I aimed for her right eye, which looked blacker than ink. I’d only get one shot at her, and I didn’t want to waste it on a chest wound that might not put her down for good. Mab might have more magic than any other elemental in Ashland, but even she wouldn’t be able to survive a crossbow bolt through her eye, especially since the silverstone projectile would keep on going until it blasted out of the back of her skull. Hard to recover when half your brain matter was missing.

Despite all the people I’d killed over the years, all the blood I’d spilled, all the sudden, violent, brutal deaths I’d caused, my finger trembled just a bit as I set it on the crossbow’s trigger. My heart raced in my chest, picking up speed with every single beat, and a bead of sweat trickled down the side of my face, despite the cold. I drew in a breath, trying to calm my nerves and quiet myself. Trying to go to that cold, dark, hard place that I’d been to so many times before-the shelter that had gotten me through so many terrible times in my life.

Because this was the hit that truly, finally mattered. For my murdered family, for my baby sister, Bria, for me. It wouldn’t make things right, it wouldn’t erase all the horrible things I’d suffered through or the equally bad ones I’d done myself, but killing Mab would keep the people I loved safe.
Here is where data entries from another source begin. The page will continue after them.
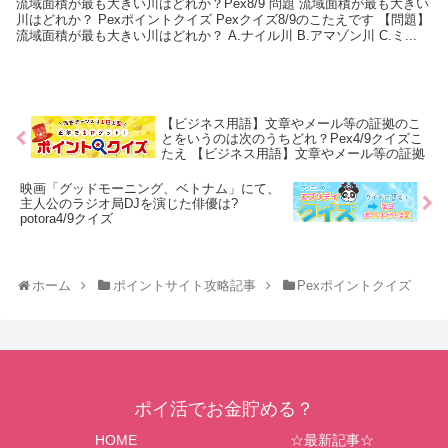
流域面積が最も大きい川はどれか？Pex8/9 問題 流域面積が最も大きい
川はどれか？ Pexポイントクイズ Pexクイズ8/9のこたえです 【問題】
流域面積が最も大きい川はどれか？ A.ナイル川 B.アマゾン川 C.ミ...
【ビジネス用語】文章やメール等の証拠のこ
とをいうのは次のうちどれ？Pex4/9クイズこ
たえ 【ビジネス用語】文章やメール等の証拠
映画「グッドモーニング、ベトナム」にて、
主人公のラジオ局DJを演じた俳優は?
potora4/9クイズ
ホーム
ポイントサイト攻略記事
Pexポイントクイズ
ポイ活でお金貯める？
HOME
☆最新記事☆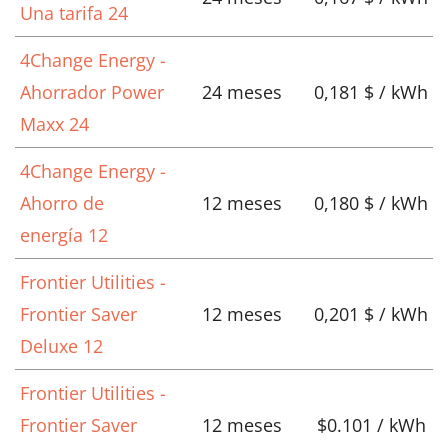
Una tarifa 24
4Change Energy -
Ahorrador Power
24 meses
0,181 $ / kWh
Maxx 24
4Change Energy -
Ahorro de
12 meses
0,180 $ / kWh
energía 12
Frontier Utilities -
Frontier Saver
12 meses
0,201 $ / kWh
Deluxe 12
Frontier Utilities -
Frontier Saver
12 meses
$0.101 / kWh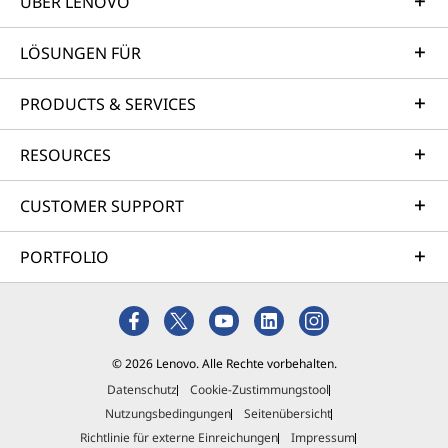
ÜBER LENOVO
LÖSUNGEN FÜR
PRODUCTS & SERVICES
RESOURCES
CUSTOMER SUPPORT
PORTFOLIO
© 2026 Lenovo. Alle Rechte vorbehalten.
Datenschutz
Cookie-Zustimmungstool
Nutzungsbedingungen
Seitenübersicht
Richtlinie für externe Einreichungen
Impressum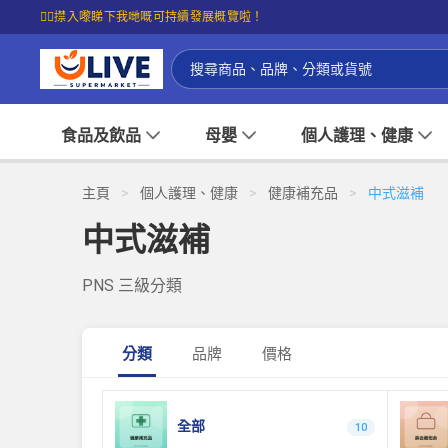
☝🏼㩒入嚟睇下我哋嘅可持續發展概覽啦！
食品及飲品
母嬰
個人護理、健康
主頁
>
個人護理、健康
>
健康補充品
>
中式滋補
中式滋補
PNS 三級分類
分類
品牌
價格
全部
10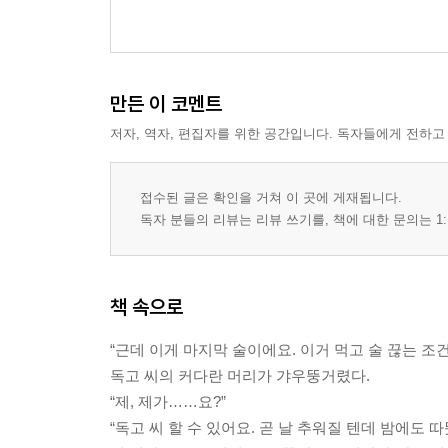
만든 이 코멘트
저자, 역자, 편집자를 위한 공간입니다. 독자들에게 전하고
접수된 글은 확인을 거쳐 이 곳에 게재됩니다.
독자 분들의 리뷰는 리뷰 쓰기를, 책에 대한 문의는 1:
책 속으로
“근데 이게 마지막 술이에요. 이거 먹고 술 끊는 조건
독고 씨의 커다란 머리가 갸우뚱거렸다.
“제, 제가……요?”
“독고 씨 할 수 있어요. 곧 날 추워질 텐데 밤에도 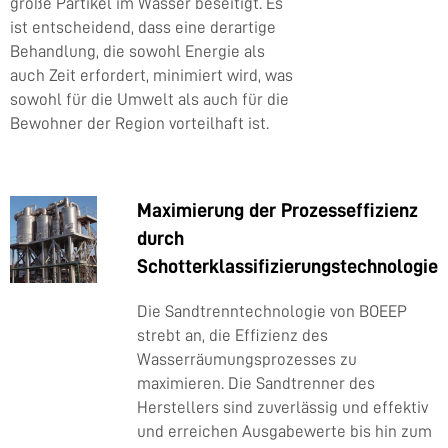
große Partikel im Wasser beseitigt. Es
ist entscheidend, dass eine derartige
Behandlung, die sowohl Energie als
auch Zeit erfordert, minimiert wird, was
sowohl für die Umwelt als auch für die
Bewohner der Region vorteilhaft ist.
Maximierung der Prozesseffizienz
durch
Schotterklassifizierungstechnologie
Die Sandtrenntechnologie von BOEEP
strebt an, die Effizienz des
Wasserräumungsprozesses zu
maximieren. Die Sandtrenner des
Herstellers sind zuverlässig und effektiv
und erreichen Ausgabewerte bis hin zum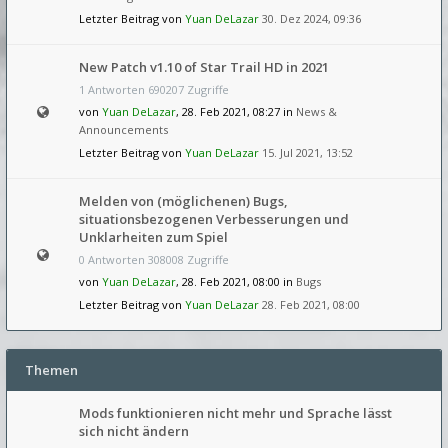
Letzter Beitrag von
Yuan DeLazar
30. Dez 2024, 09:36
New Patch v1.10 of Star Trail HD in 2021
1 Antworten 690207 Zugriffe
von
Yuan DeLazar
, 28. Feb 2021, 08:27 in
News &
Announcements
Letzter Beitrag von
Yuan DeLazar
15. Jul 2021, 13:52
Melden von (möglichenen) Bugs,
situationsbezogenen Verbesserungen und
Unklarheiten zum Spiel
0 Antworten 308008 Zugriffe
von
Yuan DeLazar
, 28. Feb 2021, 08:00 in
Bugs
Letzter Beitrag von
Yuan DeLazar
28. Feb 2021, 08:00
Themen
Mods funktionieren nicht mehr und Sprache lässt
sich nicht ändern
And I hoped it would bring me some kind of peace too.

I hadn’t been able to stop Mab years ago, when she’d murdered my mother and older sister, but I could kill her now. Everything I’d ever done-living on the streets, becoming an assassin, honing my deadly skills-had been leading up to this one moment, this final confrontation.

I let out my breath and pulled the trigger.

Chapter 2

The softest snick sounded, and the barbed bolt zipped through the dining room on its deadly collision course with Mab’s eye.

Too bad I missed.

At the last possible second, at the very last instant, the giant who’d been standing beside Mab got tired of waiting and bent down in front of her, his melon-size head obscuring her face. The crossbow bolt punched through his left temple and out the other side of his skull, missing Mab entirely, before slamming into the wall behind him. The projectile stopped there, quivering from the force of its violent journey, blood and brain matter sluicing off it like water.